I like dragons, and have for a long time. Well, not in the same way that I like chocolate, or reading a good book, but it is correct to say that I like them. I would also have to say that I believe that "dragons" once existed. Maybe they were some creature that is now extinct, or maybe they were some breed of lizard that no one alive today has ever seen; I do not know for sure--and neither does anyone else, for none of us were around in the days when people claimed to have seen them. Yet, I like to believe that they did (or maybe "do") exist.
One of the reasons that I like them is that there is so much fascinating mythology about them (even excluding the demonic confusion that shows its ugly head in so many places). That is, however, only a small reason for my appreciation of dragons. I like dragons because they symbolize the victory of Christ. In the New Testament we are told often that Jesus conquered all the principalities and powers (e.g. Col 2:15), and that He overcame the devil and his demons (Heb 2:14, 1 Jn 3:8). Dragons (especially as seen in the beautiful paintings of St. George slaying the dragon), and gargoyles as well, were both used as symbols of that victorious power of Christ.
Many ask what the reason is that we see so many medieval Churches with these images on them. After all, the Church is supposed to be for the faithful people of God, and not for conquered demons; right? This is true, but the question we need to ask first is "what does Jesus do with the demons once He fully conquers them?" The reason that we see gargoyles and dragon-like statues on medieval Churches is because they were placed there to show that Jesus not only conquered them, He also used them as slaves (cf. 1 Peter 3:22), or "guard dogs" to protect His people and the Churches that they worshipped in ("you serve Me now, and here is your job from here on out").
Although dragons symbolize the ugly enemies of Christ, after they are conquered, they are used for Jesus' own purposes to bring glory to God. The entire idea is redemption. Either we are converted and become God's people, or not; yet we always serve His purpose in some way. Even Judas Iscariot, in all his betrayal, was still serving the purposes of a sovereign God. In Jesus plan of things, no one (and no "thing") is ever a complete waste.
Even C.S. Lewis (one of my favorite Anglican authors) used this same kind of symbolism. If you are one of the few that have actually not read his book The Voyage of the Dawn Treader (no, the Hollywood corruption of the story does not count), then you simply must remedy that as soon as possible. The situation where Eustace Scrubb encounters a dragon, and what happens as a result follows this same theme of corruption and redemption that I have been speaking about (and it does so in a remarkably picturesque manner!).
So there you are. That is my explanation of why I like dragons. It should make even the casual observer see the providence of God in the fact that I was assigned as the priest for St. George Catholic Church. Currently in my living room there is a beautiful bronze 14 inch statue of St. George conquering the dragon; a reminder for all who visit that this is our calling as the baptized people of God. So what "dragons" have you conquered lately; either for your own good, or the good of someone else? What "dragons" has the Lord put in your life that you need to be dealing with? The Christian life (and most especially the Catholic life) is not for sissies who are unwilling to "fight the good fight of the soldier of the Lord".
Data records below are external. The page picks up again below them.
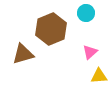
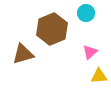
brown hexagon: moved 1 px right
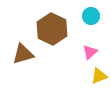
cyan circle: moved 5 px right, 3 px down
brown hexagon: rotated 12 degrees counterclockwise
yellow triangle: rotated 18 degrees counterclockwise
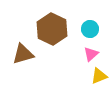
cyan circle: moved 1 px left, 13 px down
pink triangle: moved 1 px right, 2 px down
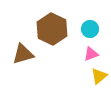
pink triangle: rotated 21 degrees clockwise
yellow triangle: rotated 18 degrees counterclockwise
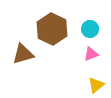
yellow triangle: moved 3 px left, 9 px down
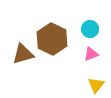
brown hexagon: moved 10 px down
yellow triangle: rotated 12 degrees counterclockwise
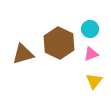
brown hexagon: moved 7 px right, 4 px down
yellow triangle: moved 2 px left, 4 px up
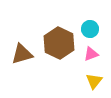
brown triangle: moved 1 px left
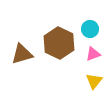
pink triangle: moved 2 px right
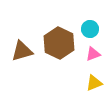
brown triangle: moved 3 px up
yellow triangle: moved 2 px down; rotated 30 degrees clockwise
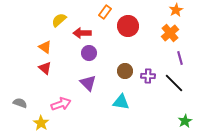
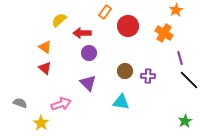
orange cross: moved 6 px left; rotated 18 degrees counterclockwise
black line: moved 15 px right, 3 px up
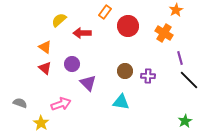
purple circle: moved 17 px left, 11 px down
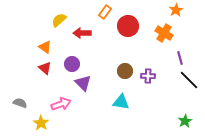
purple triangle: moved 5 px left
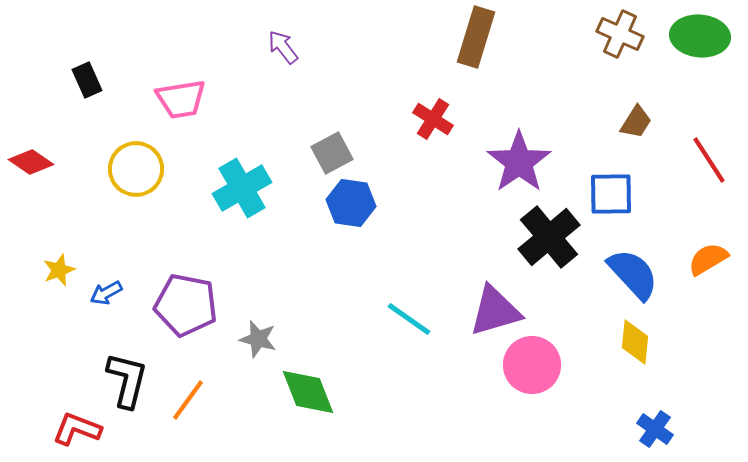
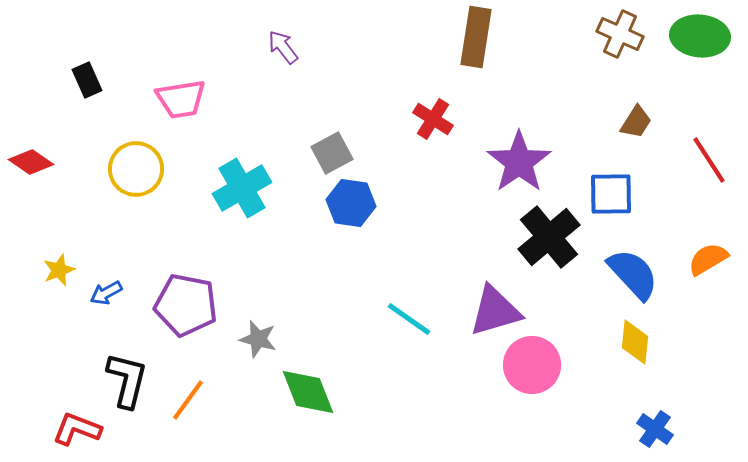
brown rectangle: rotated 8 degrees counterclockwise
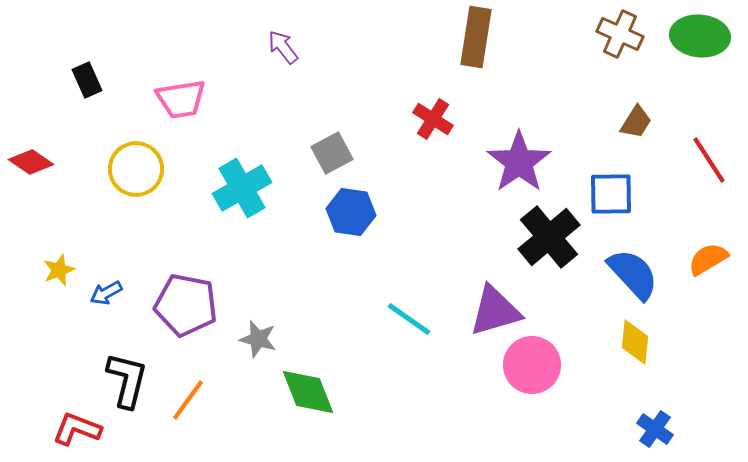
blue hexagon: moved 9 px down
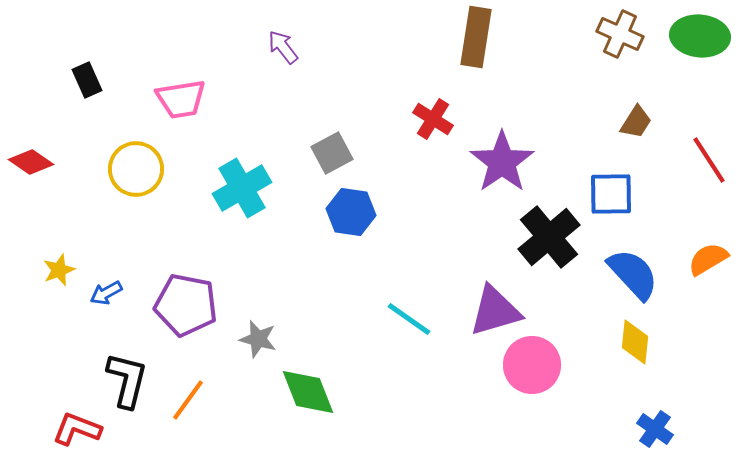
purple star: moved 17 px left
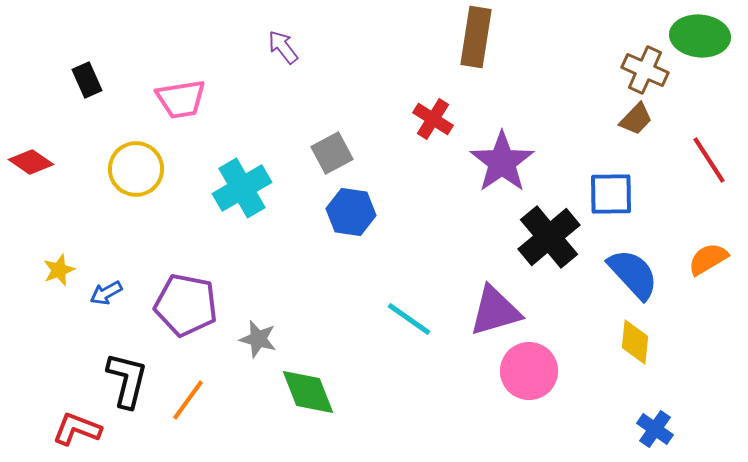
brown cross: moved 25 px right, 36 px down
brown trapezoid: moved 3 px up; rotated 12 degrees clockwise
pink circle: moved 3 px left, 6 px down
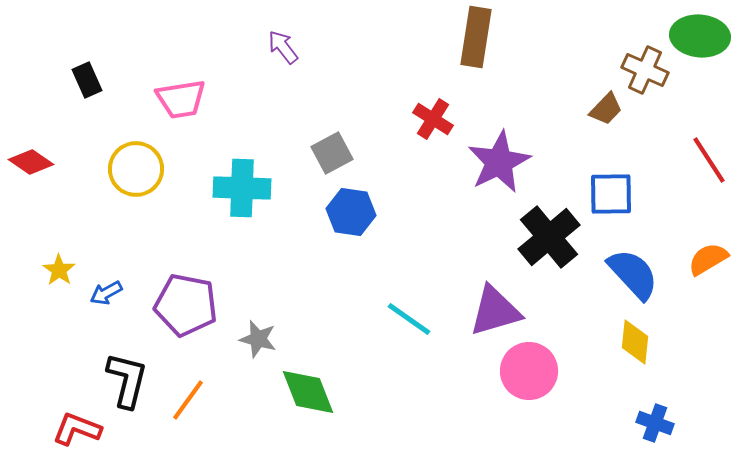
brown trapezoid: moved 30 px left, 10 px up
purple star: moved 3 px left; rotated 8 degrees clockwise
cyan cross: rotated 32 degrees clockwise
yellow star: rotated 16 degrees counterclockwise
blue cross: moved 6 px up; rotated 15 degrees counterclockwise
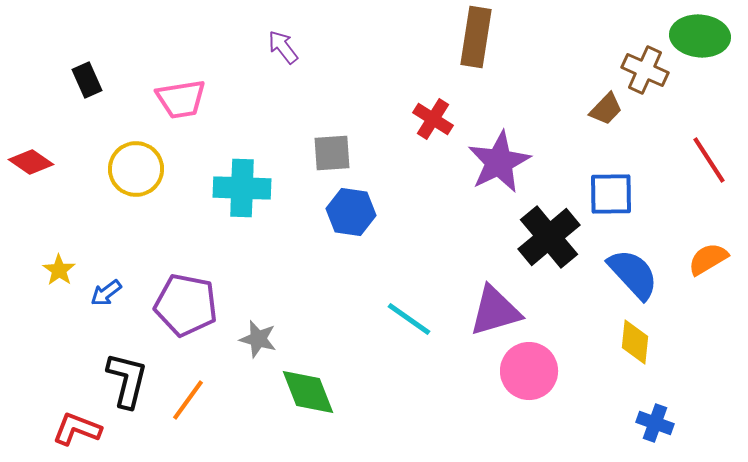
gray square: rotated 24 degrees clockwise
blue arrow: rotated 8 degrees counterclockwise
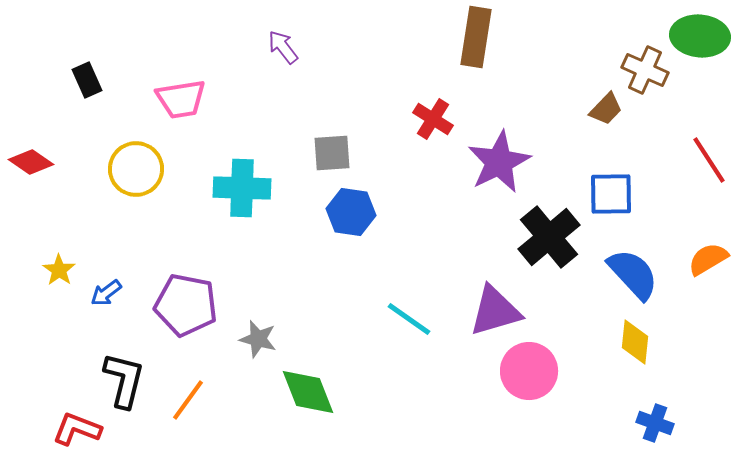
black L-shape: moved 3 px left
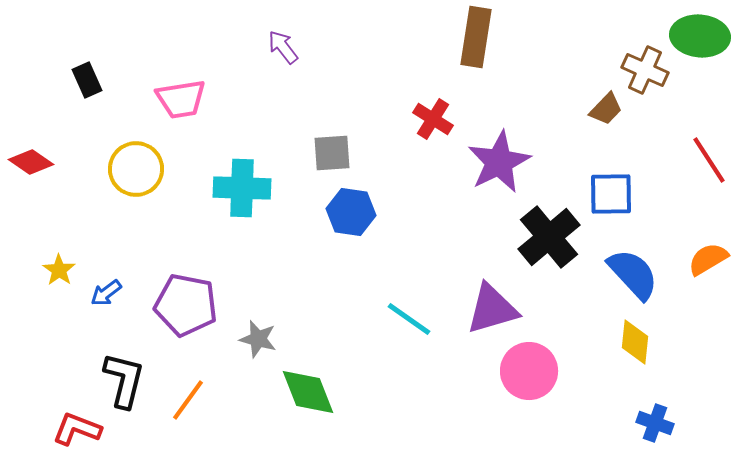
purple triangle: moved 3 px left, 2 px up
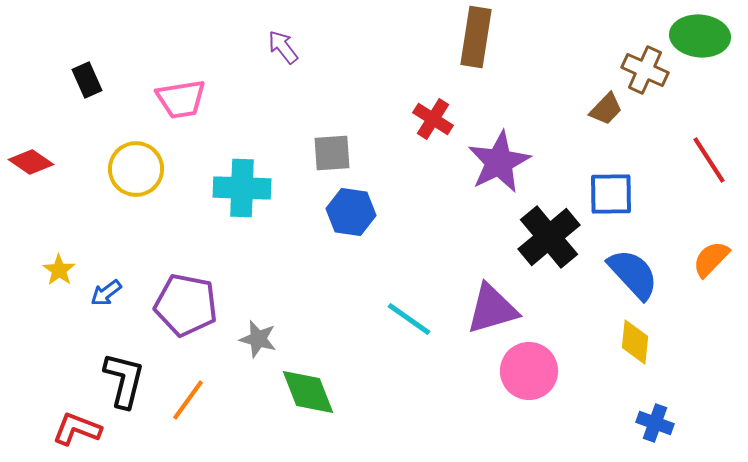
orange semicircle: moved 3 px right; rotated 15 degrees counterclockwise
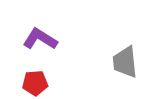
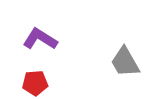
gray trapezoid: rotated 24 degrees counterclockwise
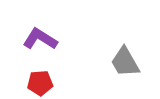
red pentagon: moved 5 px right
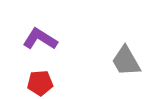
gray trapezoid: moved 1 px right, 1 px up
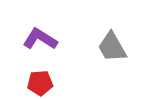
gray trapezoid: moved 14 px left, 14 px up
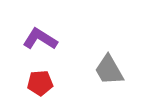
gray trapezoid: moved 3 px left, 23 px down
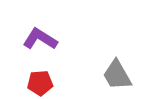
gray trapezoid: moved 8 px right, 5 px down
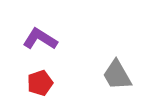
red pentagon: rotated 15 degrees counterclockwise
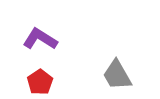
red pentagon: moved 1 px up; rotated 15 degrees counterclockwise
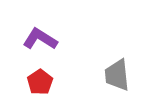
gray trapezoid: rotated 24 degrees clockwise
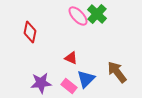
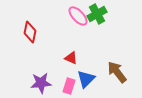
green cross: rotated 18 degrees clockwise
pink rectangle: rotated 70 degrees clockwise
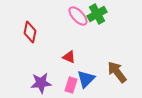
red triangle: moved 2 px left, 1 px up
pink rectangle: moved 2 px right, 1 px up
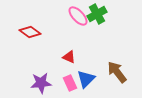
red diamond: rotated 65 degrees counterclockwise
pink rectangle: moved 1 px left, 2 px up; rotated 42 degrees counterclockwise
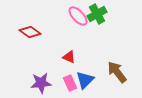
blue triangle: moved 1 px left, 1 px down
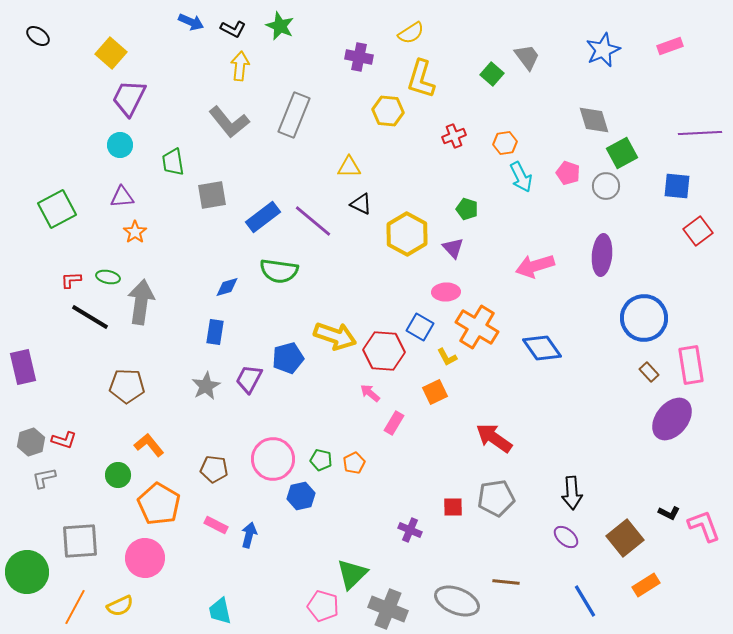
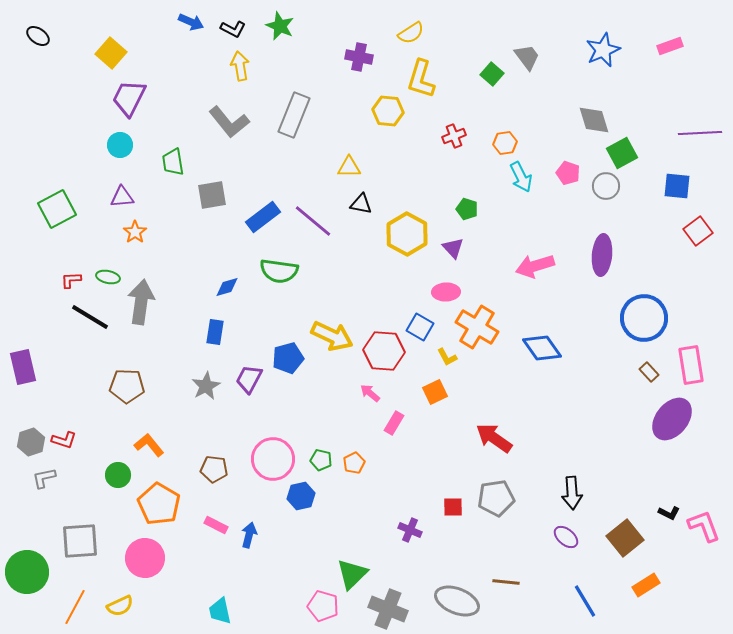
yellow arrow at (240, 66): rotated 16 degrees counterclockwise
black triangle at (361, 204): rotated 15 degrees counterclockwise
yellow arrow at (335, 336): moved 3 px left; rotated 6 degrees clockwise
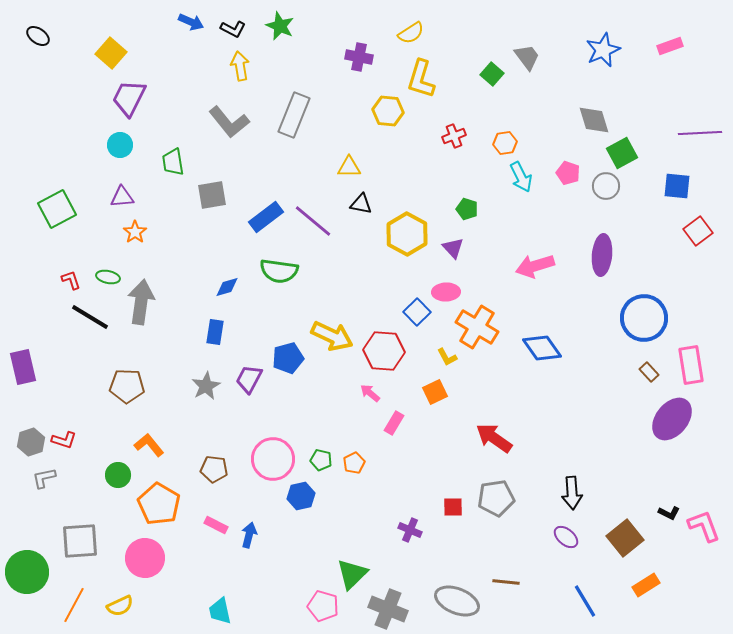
blue rectangle at (263, 217): moved 3 px right
red L-shape at (71, 280): rotated 75 degrees clockwise
blue square at (420, 327): moved 3 px left, 15 px up; rotated 16 degrees clockwise
orange line at (75, 607): moved 1 px left, 2 px up
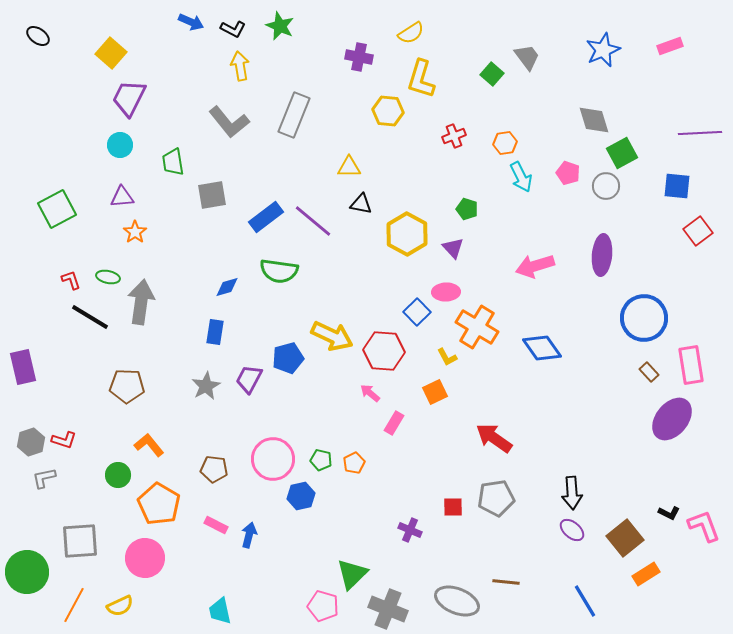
purple ellipse at (566, 537): moved 6 px right, 7 px up
orange rectangle at (646, 585): moved 11 px up
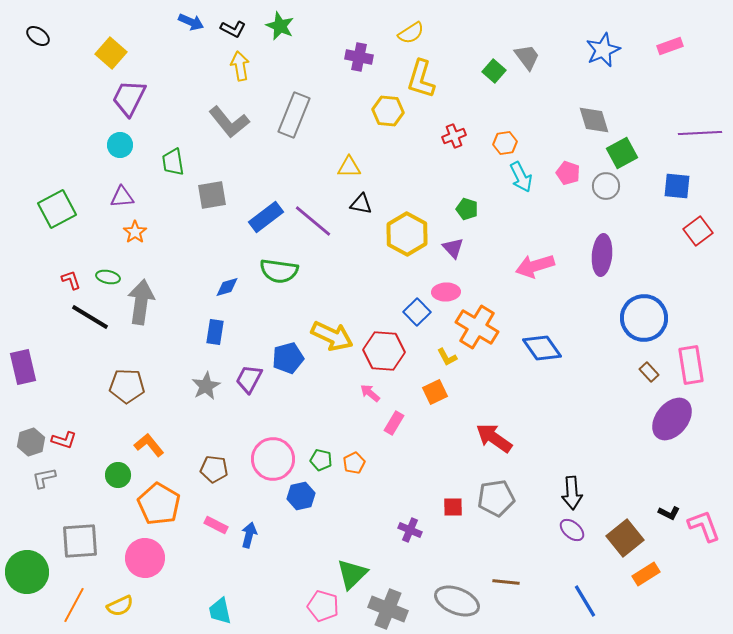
green square at (492, 74): moved 2 px right, 3 px up
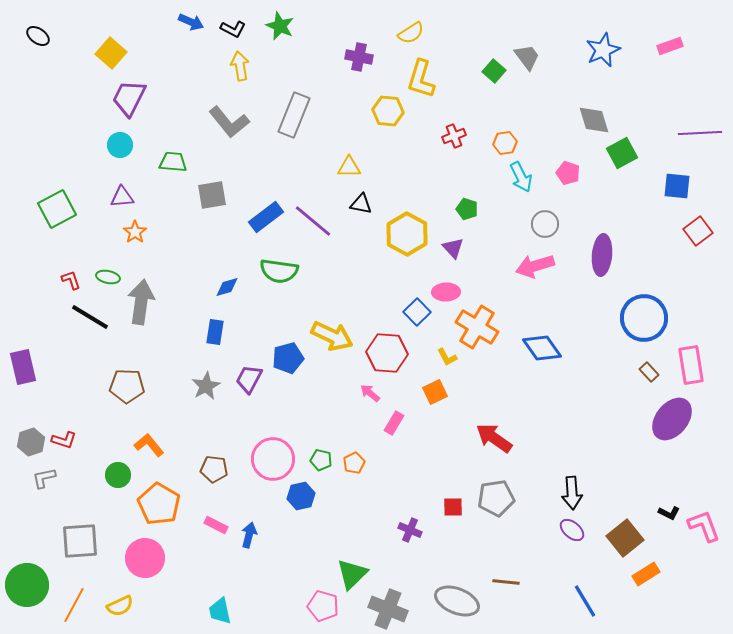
green trapezoid at (173, 162): rotated 104 degrees clockwise
gray circle at (606, 186): moved 61 px left, 38 px down
red hexagon at (384, 351): moved 3 px right, 2 px down
green circle at (27, 572): moved 13 px down
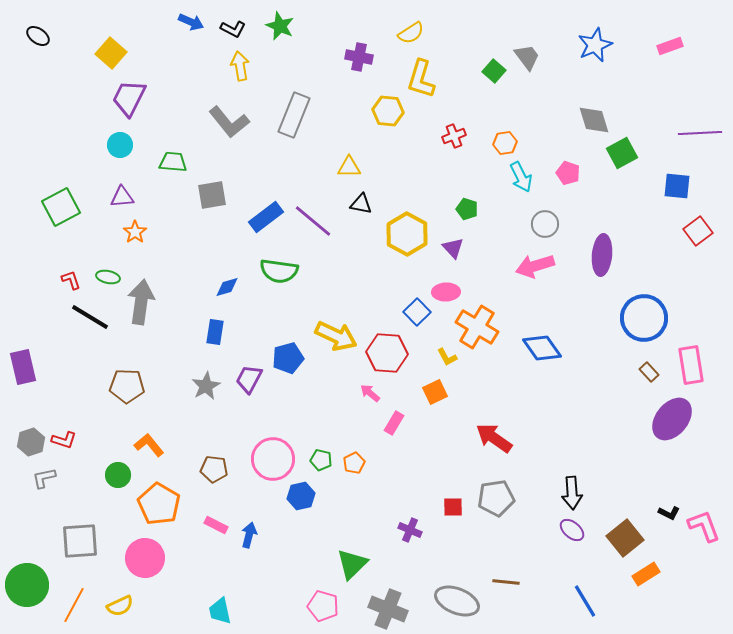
blue star at (603, 50): moved 8 px left, 5 px up
green square at (57, 209): moved 4 px right, 2 px up
yellow arrow at (332, 336): moved 4 px right
green triangle at (352, 574): moved 10 px up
This is what my ministry is all about: helping the people of God to slay their "dragons". This is what I pray that the parish of St. George Catholic Church will be about as well. This is why I have titled my blog "Beware Yon Dragons" (best said with a slight British accent). I write to point out "dragons", tell you to "beware of them" and help you to fight them off and conquer them. Finally, if you ever decide to come by my office sometime, I do not want you to be shocked--you may see a dragon or two there who have been conquered and subjected to Christ--but remember, I warned you beforehand.